On the day I wanted to run away from the group assignment and visit the Art Museum in Shanghai, I conceded that I should render unto Caeser and go to the Shanghai Urban Planning Exhibition Centre; after all, I was a guest of the CIPCC, and a good guest does not abandon her host.
The museum was across the street from our file visit, but there was absolutely no time in the schedule for me to visit. I consoled myself with perhaps something may click relevant to Grenada. Learning about the planning of Shanghai, moving from a fishing village to a Megatropolis—one of the world’s largest seaports and a major industrial, commercial, technological, research and development centre, supplying China’s growing domestic demands—oh, and it is a tourism hotspot as well—was a better decision.
Over 4 floors, I saw various physical and digital displays of master planning of urban digitalisation and rural revitalisation. Floor 2F—Shanghai as a Humanistic City—highlighted urban regeneration, feature patterns, and public service employing public participation. On the third floor, 3F— Shanghai as an Innovative City—we saw outlines of 5 new cities and a pilot free trade zone, and a presentation on digital governance, offline and online.
We stood in the 5D Digital Immersive Sand Table showing interactive mixed reality scenes of the digital city, touted as the “smart brain” of urban planning. By the time I got to the 4th floor, the art museum was a dim memory because the fashioning of Shanghai from what it was to what it is now was entrancing. The fourth floor promoted Shanghai as an Ecological City “with gardens surrounded by forests and blue sky,” supported by illustrated wall texts on green low-carbon circulation, ecological space planning, and rural revitalisation. Detailed displays on garbage sorting and disposal; urban security, waterlogging and flooding control; construction of a sponge city; green power plants on roofs; offshore wind power project, landscape inheritance, and urban and rural parks were all there in bilingual texts, accessible to the public for review and comment. There was an exhibit on their rural revitalisation demonstration villages, too.
The many schematics, models and illustrated texts on show resulted from comprehensive public participation in what is needed. The centre also showcased the ’15-minute community life circle’ where, in planning communities, details should be within a 15-minute walk of residents. Great idea! I was not so quietly jumping up and down. The display spoke to communities as basic carriers in unleashing people’s power.

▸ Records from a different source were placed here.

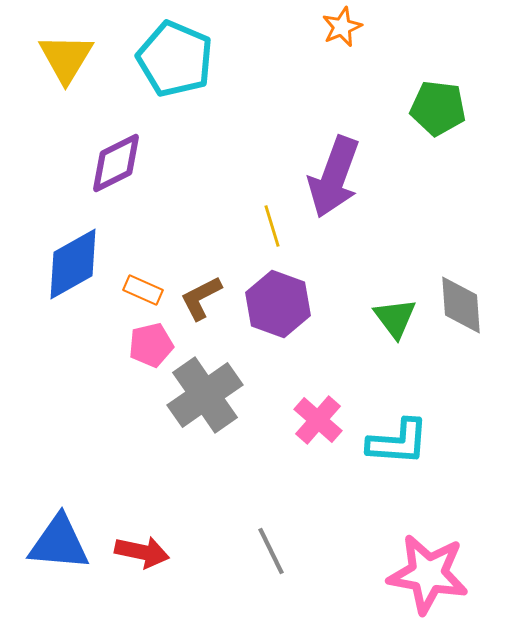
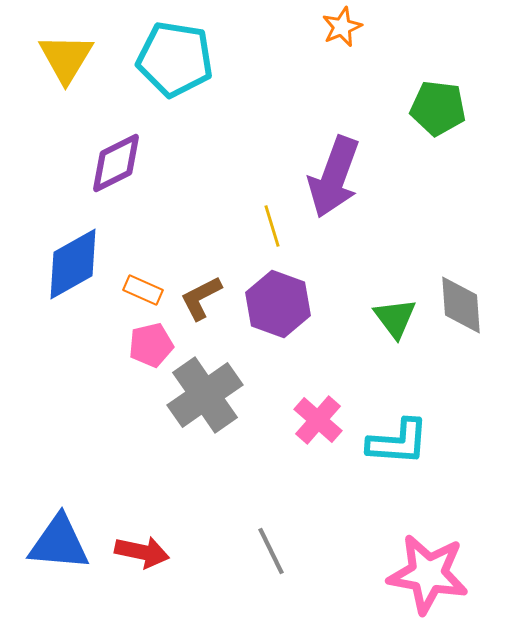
cyan pentagon: rotated 14 degrees counterclockwise
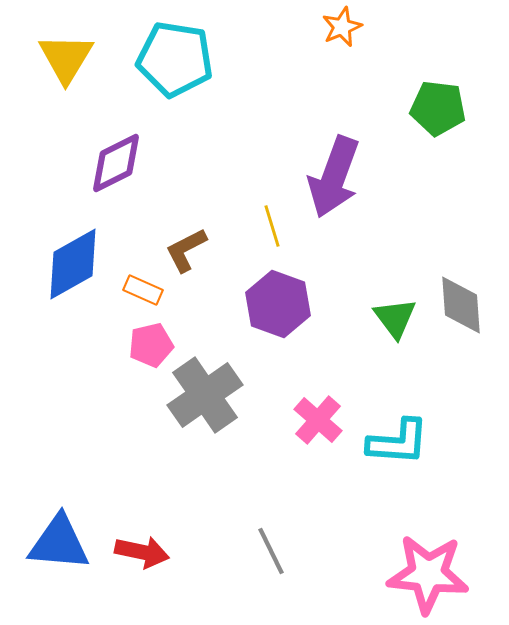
brown L-shape: moved 15 px left, 48 px up
pink star: rotated 4 degrees counterclockwise
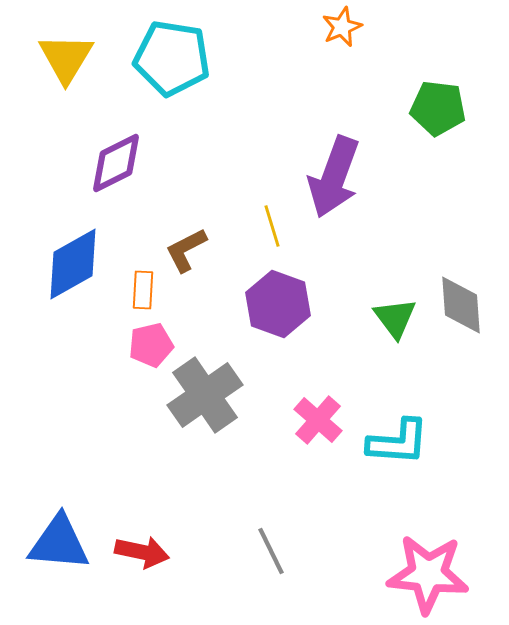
cyan pentagon: moved 3 px left, 1 px up
orange rectangle: rotated 69 degrees clockwise
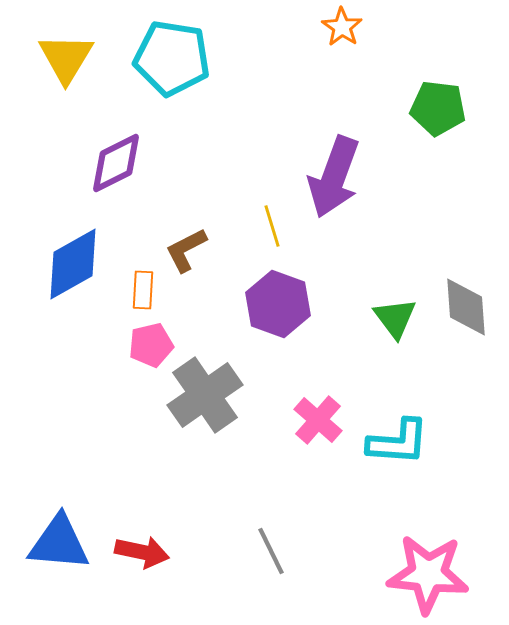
orange star: rotated 15 degrees counterclockwise
gray diamond: moved 5 px right, 2 px down
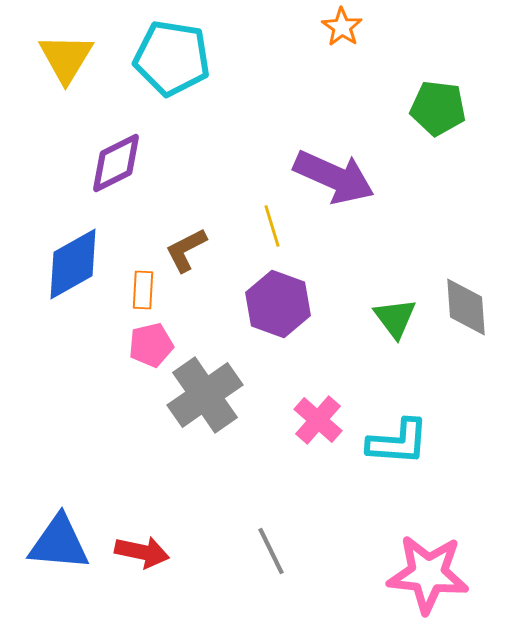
purple arrow: rotated 86 degrees counterclockwise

Given that the word ‘unleash’ is trending in Grenada, this point fits in nicely.
In our local context, town hall stakeholder meetings generate feedback which should be summarised and used to activate a draft document or, better yet, a visual of some nature for public comment and further action. However, we tend to quantum leap from town hall to fait accompli, then have to find funding to redo, replace and build back better.
Along the shoreline, over 50 colonial-era buildings stand tall next to and in the shadow of distinctly Shanghai architecture. In the many master plans and wall texts, I did not see any indication those buildings were to be swept into the river to make space for ones taller, newer and with more glass.
We could learn a good bit from Chinese urban planning.